[Saved entries]
....
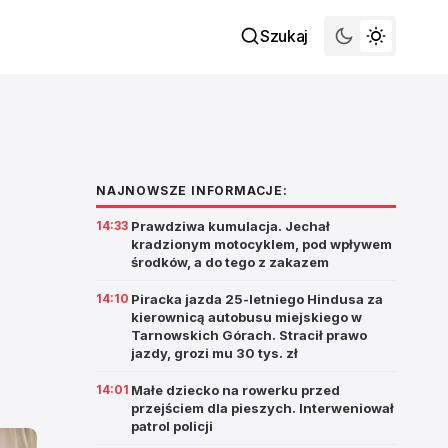
Szukaj
NAJNOWSZE INFORMACJE:
14:33
Prawdziwa kumulacja. Jechał
kradzionym motocyklem, pod wpływem
środków, a do tego z zakazem
14:10
Piracka jazda 25-letniego Hindusa za
kierownicą autobusu miejskiego w
Tarnowskich Górach. Stracił prawo
jazdy, grozi mu 30 tys. zł
14:01
Małe dziecko na rowerku przed
przejściem dla pieszych. Interweniował
patrol policji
....
## Your assignment
Please retype the records above starting with the line that contains "jazdy, grozi mu 30 tys. zł" and stopping after the last line, changing nothing.

## Answer to this task
jazdy, grozi mu 30 tys. zł
14:01
Małe dziecko na rowerku przed
przejściem dla pieszych. Interweniował
patrol policji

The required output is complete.